# [WORK TASK]
To complete this task, print all the data below exactly but leave out the images.
___ DATA
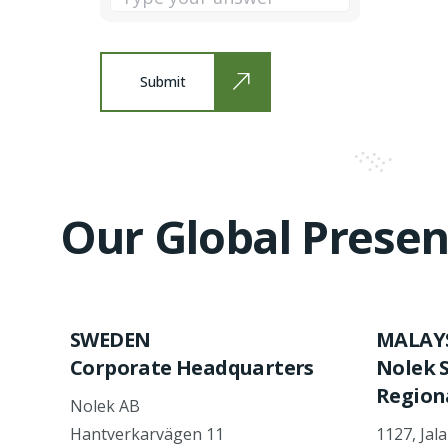
Submit
Our Global Presen
SWEDEN
MALAY
Corporate Headquarters
Nolek 
Regiona
Nolek AB
Hantverkarvägen 11
1127, Jal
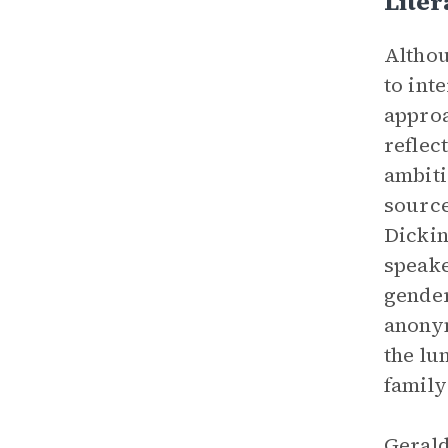
Lite
Althou
to int
approa
reflec
ambiti
source
Dickin
speake
gender
anonym
the lu
family
Gerald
______
# [RESPONSE]
Submit
Our Global Presen
SWEDEN
MALAY
Corporate Headquarters
Nolek 
Regiona
Nolek AB
Hantverkarvägen 11
1127, Jal
Lite
Althou
to int
approa
reflec
ambiti
source
Dickin
speake
gender
anonym
the lu
family
Gerald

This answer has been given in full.